Maddon came out twice in the inning to speak with the umpire, twice delaying Doolittle. Holbrook said in the pool report: “He thought he was tapping his foot, which in itself is not illegal, and this all kind of stems from his pitcher being called on something that was a little bit different than what Doolittle was doing. So in our judgment, Doolittle did nothing illegal at all.”
Maddon played the game under protest. Despite the interruptions, Doolittle retired Almora, Kyle Schwarber with a called third strike and Kris Bryant with a popout to first base to end the game. It was Doolittle’s eighth save of the season.
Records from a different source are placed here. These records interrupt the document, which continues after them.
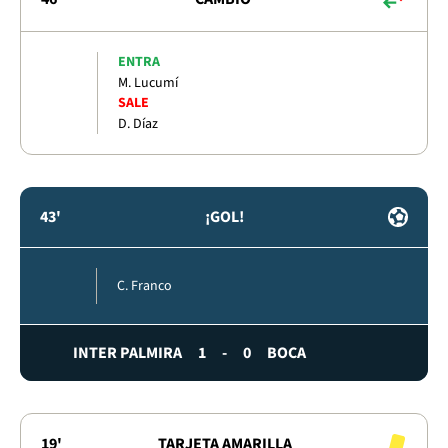
ENTRA
M. Lucumí
SALE
D. Díaz
43'
¡GOL!
C. Franco
INTER PALMIRA
1
-
0
BOCA
19'
TARJETA AMARILLA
“After the first time Joe came out, the home plate umpire was like ‘You’re fine, just keep it moving,’ ” Doolittle said. “Like ‘Don’t start, stop and start again, just keep moving,’ and I’m like, ‘That’s what I do all the time anyway,’ so it became like in that moment he’s not trying to do anything other than rattle me. And it was kind of tired. I don’t know, sometimes he has to remind people how smart he is and how much he pays attention to the game.”
Doolittle looked like he was in a groove after the delays, retiring the Cubs three up and three down.
“I actually have to thank him,” Doolittle said, referring to Maddon. “After they came out the second time, the Schwarber at-bat, I threw two fastballs and a slider and a fastball to Bryant, and those are probably the best ones I’ve thrown in a while. I don’t do the tap when there’s somebody on base so I can keep my pickoff move available if I need it. I’ve had a lot of traffic recently, so I’ve had practice doing it. So, it wasn’t like a huge adjustment to me and, I don’t know, in a way I kind of need to thank him.”
Nats manager Davey Martinez shied away from addressing the dispute.
“You know, I’m not going to make any comment on it,” Martinez said. “He protested the game, obviously. But we’ll let the umpires handle that stuff. In my eyes, Doo was Doo. Strasburg was unbelievable. We won. The boys played well.
“That little hesitation, which really, for me, as long as your fluid to home, it’s no big deal.”
The Nats were able to hit well against Cubs starter Jon Lester early on. Dozier smacked a solo homer leading off the second inning. Kendrick and Soto cranked out back-to-back run-scoring doubles in the second inning, combining for three RBIs.
Soto added an RBI single in the fifth to send Lester to the showers and extend the Nats’ lead to 5-1.
Strasburg relied on his fastball to get off to a quick start, retiring the first nine batters he faced. He struck out the side to end the third inning. Chicago scored a run in the fifth on two singles and two passed balls that got by Yan Gomes. A quick play by Anthony Rendon prevented a second run. He retrieved the ball as it ricocheted to him and fired home, allowing Gomes to tag out a sliding Addison Russell to end he rally. David Bote hit a solo homer in the sixth.
“They’re a very aggressive team and they can do a lot of damage quickly,” Strasburg noted. “But at the same time, you can’t really focus on whether or not they’re swinging. Still make good pitches, and you got a defense behind you.”
Strasburg kept his pitch count low, allowing the right-hander to pitch into the eighth. He had only 80 pitches through seven innings, averaging 11.4 pitches per frame. He finished with 93 pitches, 69 for strikes, over eight innings. It was the second time this season he got through eight innings, matching a 5-0 win on April 21 at Miami. Strasburg allowed two runs (one earned) on four hits with no walks and seven strikeouts to improve to 4-3.
“Can’t really look that far ahead,” Strasburg said of monitoring his pitch count. “I think it’s important that you focus on the now and you focus on that one pitch that you got to make. You go as long as you can until Davey (Martinez) takes the ball out of my hand.”